Here's a nextcloud folder with the output from the main analysis . We're interested in the ones that have kappa_2_sigma_1.15_pcprior0.1, this is the main spatial params settings we're using and the default prior.

Would you have time this week to help rejig the script so that the lapplys pull out the right objects?

HedvigS commented 2 years ago

I think I fixed it... running now :D

HedvigS commented 2 years ago

@rdinnager I've done some more work on this today. It's all running well, thanks for the code you wrote. I've split the script up so that the thing that takes time (running the INLA with ASR) outputs some files that other scripts can access. Otherwise as soon as I want to change one parameter of the plot I have to wait... a long time :D

HedvigS commented 2 years ago

While I'm waiting for the results from my most recent runs to make these ASR-plots ^^, can I ask you something @rdinnager and @SamPassmore ?

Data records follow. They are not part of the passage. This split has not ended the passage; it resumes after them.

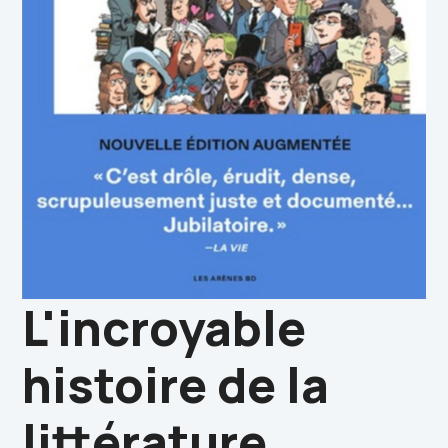
L'incroyable
histoire de la
littérature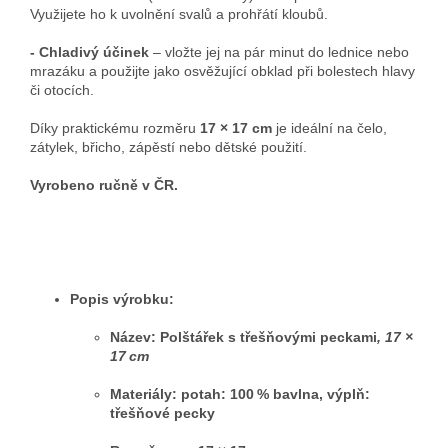
Využijete ho k uvolnění svalů a prohřátí kloubů.
- Chladivý účinek
– vložte jej na pár minut do lednice nebo
mrazáku a použijte jako osvěžující obklad při bolestech hlavy
či otocích.
Díky praktickému rozměru
17 × 17 cm
je ideální na čelo,
zátylek, břicho, zápěstí nebo dětské použití.
Vyrobeno ručně v ČR.
Popis výrobku:
Název:
Polštářek s třešňovými peckami
, 17 ×
17 cm
Materiály: potah: 100 % bavlna, výplň:
třešňové pecky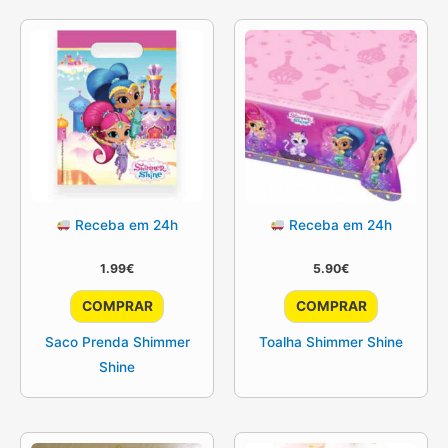
Receba em 24h
Receba em 24h
1.99
€
5.90
€
COMPRAR
COMPRAR
Saco Prenda Shimmer
Toalha Shimmer Shine
Shine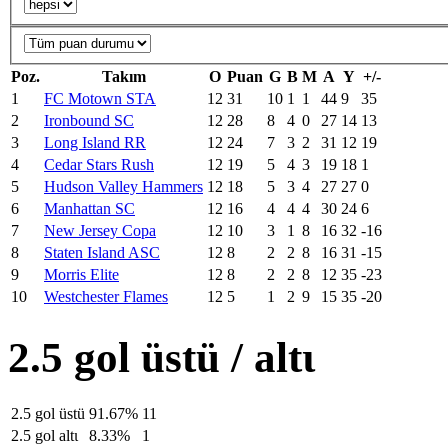
Poz.
Takım
O
Puan
G
B
M
A
Y
+/-
1
FC Motown STA
12
31
10
1
1
44
9
35
2
Ironbound SC
12
28
8
4
0
27
14
13
3
Long Island RR
12
24
7
3
2
31
12
19
4
Cedar Stars Rush
12
19
5
4
3
19
18
1
5
Hudson Valley Hammers
12
18
5
3
4
27
27
0
6
Manhattan SC
12
16
4
4
4
30
24
6
7
New Jersey Copa
12
10
3
1
8
16
32
-16
8
Staten Island ASC
12
8
2
2
8
16
31
-15
9
Morris Elite
12
8
2
2
8
12
35
-23
10
Westchester Flames
12
5
1
2
9
15
35
-20
2.5 gol üstü / altι
2.5 gol üstü
91.67%
11
2.5 gol altι
8.33%
1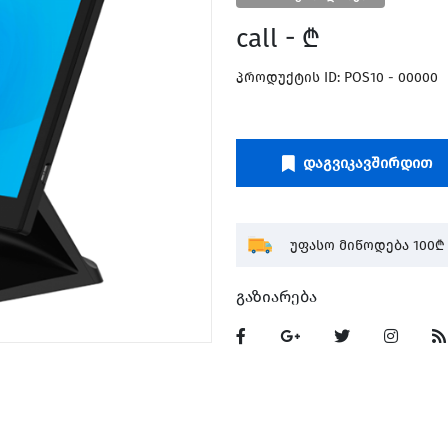
call - ₾
პროდუქტის ID: POS10 - 00000
Დაგვიკავშირდით
უფასო მიწოდება 100₾ 
Გაზიარება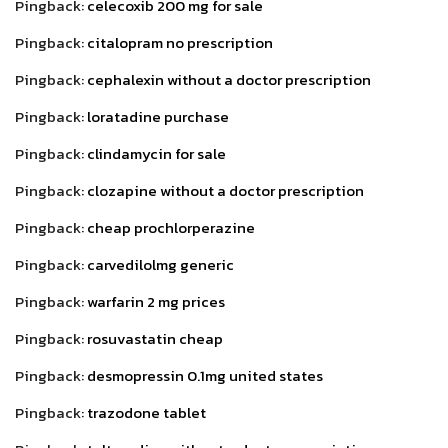
Pingback:
celecoxib 200 mg for sale
Pingback:
citalopram no prescription
Pingback:
cephalexin without a doctor prescription
Pingback:
loratadine purchase
Pingback:
clindamycin for sale
Pingback:
clozapine without a doctor prescription
Pingback:
cheap prochlorperazine
Pingback:
carvedilolmg generic
Pingback:
warfarin 2 mg prices
Pingback:
rosuvastatin cheap
Pingback:
desmopressin 0.1mg united states
Pingback:
trazodone tablet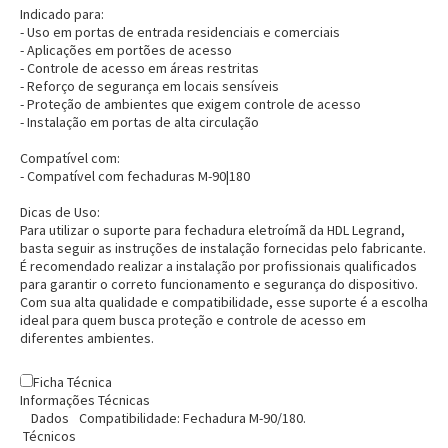
Indicado para:
- Uso em portas de entrada residenciais e comerciais
- Aplicações em portões de acesso
- Controle de acesso em áreas restritas
- Reforço de segurança em locais sensíveis
- Proteção de ambientes que exigem controle de acesso
- Instalação em portas de alta circulação
Compatível com:
- Compatível com fechaduras M-90|180
Dicas de Uso:
Para utilizar o suporte para fechadura eletroímã da HDL Legrand,
basta seguir as instruções de instalação fornecidas pelo fabricante.
É recomendado realizar a instalação por profissionais qualificados
para garantir o correto funcionamento e segurança do dispositivo.
Entrega Flash
Retire na Loja
Com sua alta qualidade e compatibilidade, esse suporte é a escolha
ideal para quem busca proteção e controle de acesso em
Pagamento via Pix
diferentes ambientes.
Cartão de crédito
Ficha Técnica
Informações Técnicas
Dados
Compatibilidade: Fechadura M-90/180.
Técnicos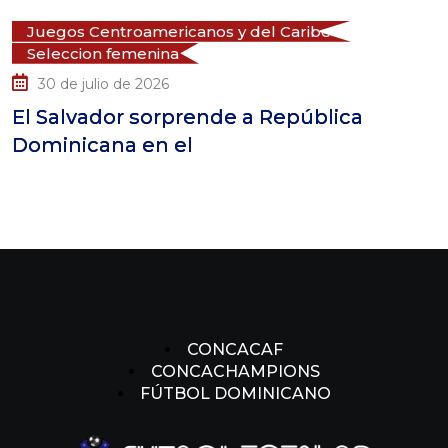
uegos Centroamericanos y del Caribe
J
eleccion femenina
S
30 de julio de 2026
 Salvador sorprende a República
La
minicana en el
pa
CONCACAF
CONCACHAMPIONS
FÚTBOL DOMINICANO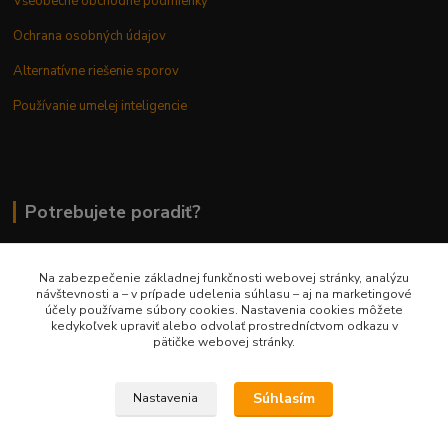
Všeobecné obchodné podmienky
Ochrana osobných údajov
Alternatívne riešenie sporov
Používanie umelej inteligencie
Potrebujete poradiť?
Na zabezpečenie základnej funkčnosti webovej stránky, analýzu
0948 236 042
návštevnosti a – v prípade udelenia súhlasu – aj na marketingové
účely používame súbory cookies. Nastavenia cookies môžete
kedykoľvek upraviť alebo odvolať prostredníctvom odkazu v
info@margaretkashop.sk
pätičke webovej stránky.
Súhlasím
Nastavenia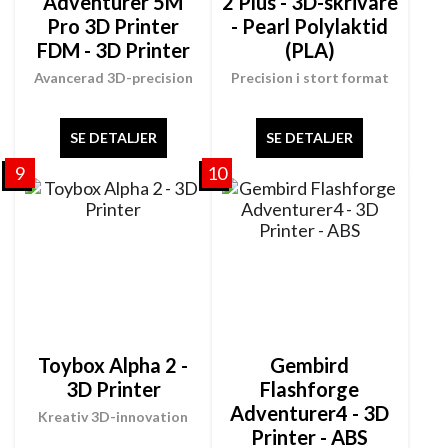
Adventurer 5M
2 Plus - 3D-skrivare
Pro 3D Printer
- Pearl Polylaktid
FDM - 3D Printer
(PLA)
Avancerad 3D-precision
Precision i stort format
SE DETALJER
SE DETALJER
9
10
Toybox Alpha 2 -
Gembird
3D Printer
Flashforge
Adventurer4 - 3D
Kreativ 3D-innovation
Printer - ABS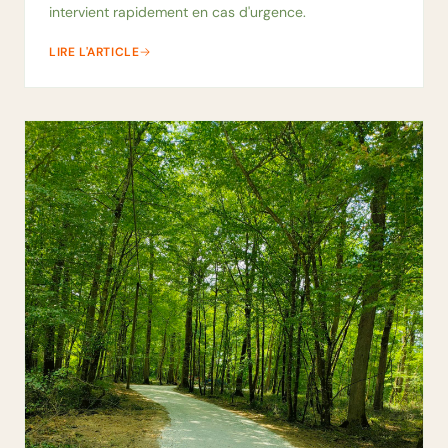
intervient rapidement en cas d'urgence.
LIRE L'ARTICLE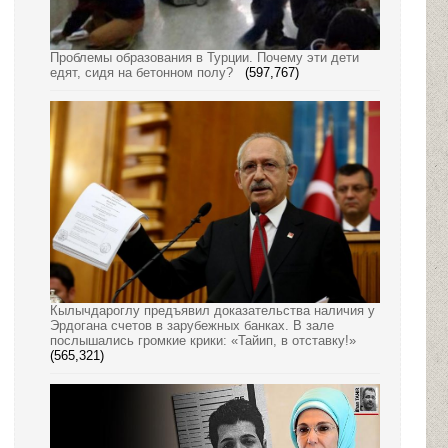
Проблемы образования в Турции. Почему эти дети
едят, сидя на бетонном полу?
(597,767)
Кылычдароглу предъявил доказательства наличия у
Эрдогана счетов в зарубежных банках. В зале
послышались громкие крики: «Тайип, в отставку!»
(565,321)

The way we're estimating ancestral states here, it's using the dual process model, i.e. both spatial and phylogenetic data on relatedness. What... does that mean for the ancestral states.. . What @rdinnager has done is insert empty slots for the ancestral nodes in the tree right? But what spatial information does the model get for them? It's nothing, right?

SamPassmore commented 2 years ago

I would weight RD's opinion over my own, but my understanding is that the ancestral state reconstructions work in the same way as the missing values in extant languages within the response.

In that case the missing data is imputed from the models posterior predictive distribution. That is to say, we have a data generating process in the form of the spatial and phylogenetic relationships, with their posterior parameters distributions estimated from the observed data. Given what we know the spatial and phylogenetic relationships of the missing data (i.e. ancestral nodes or otherwise) we can generate an estimate for the missing data from the posterior predictive distribution.

We don't know the spatial locations of the ancestral nodes, however. So I am not sure what happens there - possibly these are also imputed?

But to answer the question more directly: Yes, the ancestral nodes estimates are influenced by the spatial effects in the model. You can see RD mentioning that here: https://github.com/grambank/grambank-analysed/issues/60#issuecomment-1181692737

HedvigS commented 2 years ago

Yes that makes sense. Anyway, I think it's really neat and if you two do want to do a paper on language data and INLA in future I think a lot of linguists would be really excited by this!!